I discussed the format of the SchemingMind dropout tournaments in Pyramids and Dropouts. The current game was played in the last round of the 2009 event, where all four surviving players were on the verge of elimination. A loss in either of the two last round games would be curtains for that player. In this current game a draw for White would also mean instant elimination, while Black needed a win here and a draw in the other game, or vice versa. The bottom line was that both players were in a situation to play for a win.
The following diagram shows the game with Black to play his fourth move. The start position (SP880 BBRQKRNN), still visible in the diagram, has a curious symmetry. The royalty, located on the same center squares as in traditional chess, is flanked by the Rooks on the c- and f-files. The Bishops are on adjacent files, meaning also adjacent diagonals, on the Queenside, while the Knights are on adjacent files on the Kingside. The g- and h-Pawns are unprotected and subject to immediate attack by the Bishops. Castling O-O-O, to keep the King out of range of the opponent's Bishops, looks better than O-O.
During the first few moves, both players have been preoccupied with the safety of the Kingside Pawns, at the same time following a policy of development coupled with attention to the center. White has just played 4.Nhg3. Black could have continued similarly with 4...Ng6, but instead went into complications with 4...h5, threatening the enemy Knight. Unlike the game in the 'Seeds of Victory' post, which opened with strategical maneuvering by both players, the current game veered into tactical calculations, based on mutual shots against the Knights.
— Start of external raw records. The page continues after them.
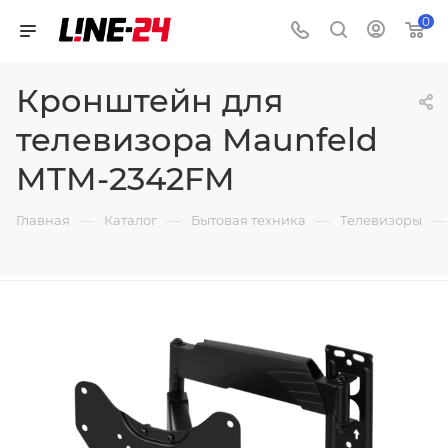
0
Кронштейн для
телевизора Maunfeld
MTM-2342FM
—
—
—
—
Главная
Каталог
Бытовая техника
Телевизоры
After a few more moves the game reached the position shown in the second diagram, where White has just castled O-O-O. It's hard to say who stands better. The swap of a center Pawn for the h-Pawn probably favors Black, but this sort of positional reckoning takes a back seat when tactical complications abound. The attacks on the Knights continued with 11...f5 12.f4, and Black eventually prevailed. Here again is the complete game score, courtesy of SchemingMind.
[Event "2009 Chess960 Dropout Tournament"]
[FEN "bbrqkrnn/pppppppp/8/8/8/8/PPPPPPPP/BBRQKRNN w KQkq - 0 1"]
1.c4 Nf6 2.e4 c5 3.Ne2 e6 4.Nhg3 h5 5.b3 h4 6.e5 Ng4 7.Ne4 h3 8.Nf4 Nxe5 9.Nxh3 Qh4 10.Qe2 b6 11.O-O-O f5 12.f4 Qg4 13.Rfe1 Qxe2 14.Rxe2 Nc6 15.Bxg7 fxe4 16.Bxf8 Nd4 17.Re3 Kxf8 18.Bxe4 Bxe4 19.Rxe4 Ke7 20.Rh1 Nf7 21.g3 b5 22.d3 Rh8 23.Nf2 Bc7 24.Ree1 Ba5 25.Ref1 Nd6 26.cxb5 N6xb5 27.Ne4 d5 28.Ng5 Ne2+ 0-1
Once again, it's not immediately clear why White resigned in the final position. White has a Rook and two Pawns for a Bishop and a Knight, but Black's minor pieces are swarming around White's King. I imagine that a detailed analysis would show imminent material loss for White.